■ EXERCISE GOAL
Could you write out the records below exactly as they appear, leaving out any pictures?

○ ○ ○ ○

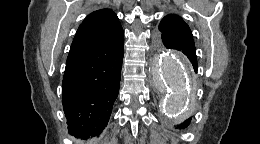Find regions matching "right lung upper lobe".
<instances>
[{
    "mask_svg": "<svg viewBox=\"0 0 260 144\" xmlns=\"http://www.w3.org/2000/svg\"><path fill=\"white\" fill-rule=\"evenodd\" d=\"M123 35L117 15L111 9H100L84 19L76 32L70 51L112 42Z\"/></svg>",
    "mask_w": 260,
    "mask_h": 144,
    "instance_id": "cb5924a9",
    "label": "right lung upper lobe"
}]
</instances>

○ ○ ○ ○

■ RESULT OF THIS EXERCISE
Find regions matching "right lung upper lobe".
<instances>
[{
    "mask_svg": "<svg viewBox=\"0 0 260 144\" xmlns=\"http://www.w3.org/2000/svg\"><path fill=\"white\" fill-rule=\"evenodd\" d=\"M123 35L117 15L111 9H100L84 19L76 32L70 51L112 42Z\"/></svg>",
    "mask_w": 260,
    "mask_h": 144,
    "instance_id": "cb5924a9",
    "label": "right lung upper lobe"
}]
</instances>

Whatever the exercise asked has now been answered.